SN Features Acute conjunctivitis Acute iridocyclitis Closure angle glaucoma
1. Onset Gradual Gradual Gradual
2. Pain Mild discomfort Moderate Severe
3. Discharge Mucopurulent Watery Watery
4. Coloured halos May be present Absent Present
5. Media Clear Hazy due to aqueous flares, exudates Hazy due to odematous cornea
6. Pupil Normal Small and irregular Large and oval

Discussion

Adhimantha has drawn attention of ancient physicians which is evident from the fact that its description, classification, symptomology, complication and management are available in literature.

Abhishyanda is one of the main cause for Adhimantha if it is not treated at a proper time.

Adhimantha is said to be Vyadhana Sadhya Vyadhi whereas Hataadhimantha is said to be Asadhya.

Glaucoma is a group of disorders characterized by progressive optic neuropathy resulting in a characteristic appearance of the optic disc and a specific pattern of irreversible visual field defects.

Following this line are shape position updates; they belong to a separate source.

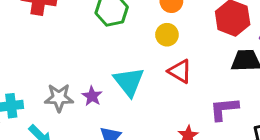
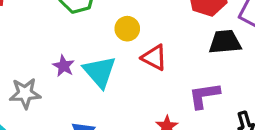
yellow circle: (167, 35) -> (127, 29), moved
purple star: (92, 96) -> (64, 66), moved

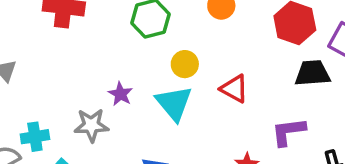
yellow circle: (127, 29) -> (185, 64), moved
purple star: (64, 66) -> (120, 94), moved

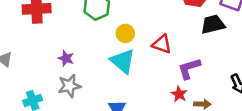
purple star: (120, 94) -> (66, 58), moved
purple L-shape: (288, 132) -> (189, 68), moved

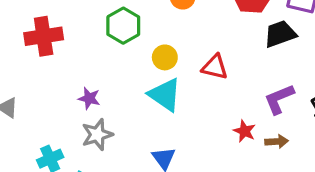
purple L-shape: (189, 68) -> (279, 99), moved

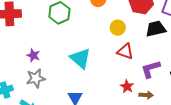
yellow circle: (165, 57) -> (118, 28), moved
red triangle: (215, 67) -> (125, 51), moved

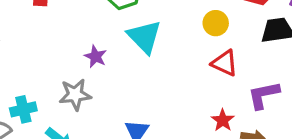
purple star: (33, 55) -> (96, 57), moved
cyan triangle: (80, 58) -> (144, 37), moved

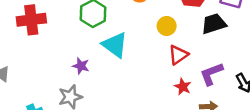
red triangle: (225, 63) -> (178, 55), turned -50
red star: (223, 120) -> (183, 87), moved

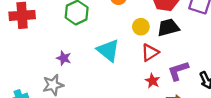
black trapezoid: (214, 24) -> (168, 27), moved
cyan triangle: (115, 45) -> (108, 50), moved

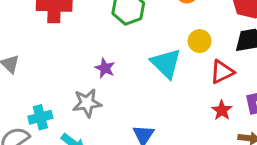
yellow circle: (141, 27) -> (200, 41), moved

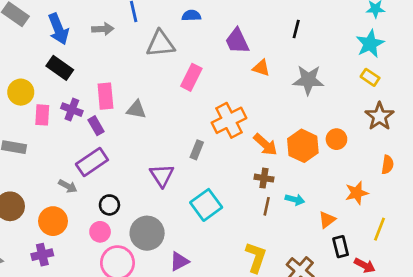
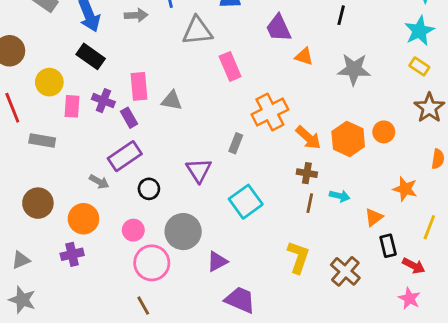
pink rectangle: (191, 77) -> (230, 66), turned -50
orange star: (357, 193) -> (405, 189), turned 30
black circle: (109, 205) -> (149, 189), moved

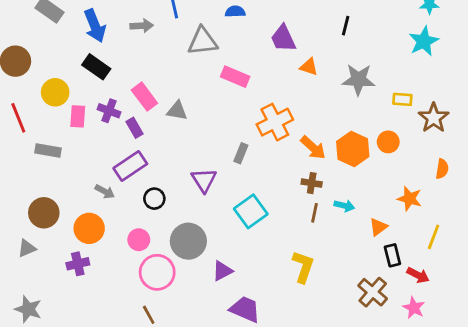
pink rectangle: (230, 66) -> (235, 77), turned -44
yellow rectangle: (419, 66) -> (402, 99), moved, turned -30
pink rectangle: (139, 86) -> (144, 97), turned -32
gray triangle: (21, 260) -> (27, 248), moved
brown cross: (345, 271) -> (373, 292), moved

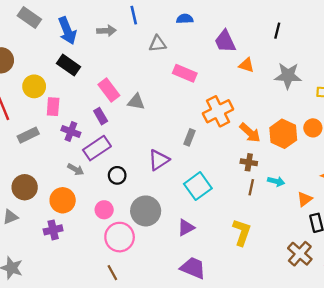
gray triangle: (203, 41) -> (157, 44), size x0.7
purple cross: (109, 111) -> (71, 131), moved
gray rectangle: (48, 150) -> (28, 135), turned -36
purple triangle: (204, 180) -> (159, 160), turned 30
purple triangle: (222, 271) -> (186, 228), moved

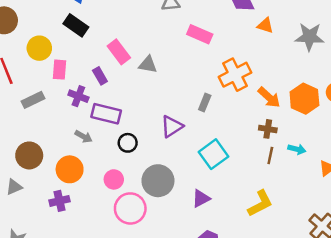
purple rectangle: (101, 116) -> (100, 76), moved
purple rectangle: (97, 148) -> (106, 114), turned 48
yellow L-shape: (242, 232) -> (260, 203), turned 44

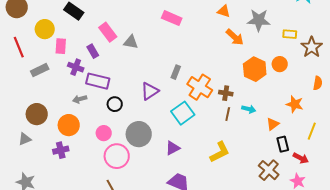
orange cross: (235, 75) -> (200, 87), moved, turned -30
orange arrow: (269, 97) -> (235, 37), moved
gray arrow: (83, 137) -> (80, 99), turned 136

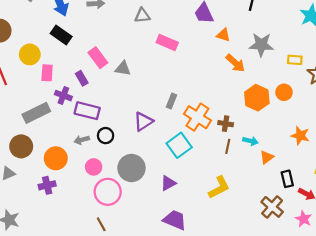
gray rectangle: (40, 70) -> (36, 113), moved, size x1.4
gray arrow: (80, 99) -> (82, 140), moved
orange triangle: (273, 124) -> (267, 157), moved

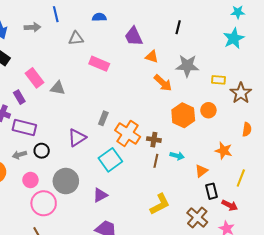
orange triangle: (267, 157) -> (201, 171), moved
yellow L-shape: (219, 187) -> (160, 204), moved

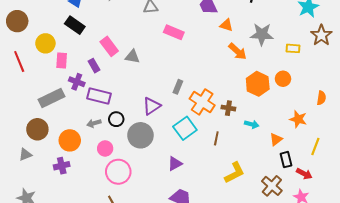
brown star: (241, 93) -> (321, 35), moved
brown line: (156, 161) -> (216, 138), moved
gray circle: (66, 181) -> (140, 135), moved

Glaucoma is one such condition which mainly affects quality of life of a human being. Various medicines and surgical procedures are mentioned in this condition, so it’s necessary to treat glaucoma at early stage and prevent the prognosis and complications.

Conclusion

The explanation of the disease along with its symptomology has brought out the fact that the disease Adhimantha has similarity with glaucoma in its clinical presentation. It is one of the clinically defined conditions of the eye where in at least two symptoms need to be looked for. The clinical presentation of the disease is based on the symptoms like blurring of vision, pain in the eyes, headache, raised intra-ocular pressure, optic disc cupping and visual field changes. Glaucoma is a devasting disease that affects millions of people worldwide and it is one of the second most leading cause of blindness, early diagnosis and treatment can prevent vision loss from the disease. Individuals with pre-disposing factors such as Heredity,


Myopia, Diabetes should be evaluated periodically. The thorough understanding of Nidana, Samprapthi and Dosha involvement play a very important role in adopting appropriate treatment modalities.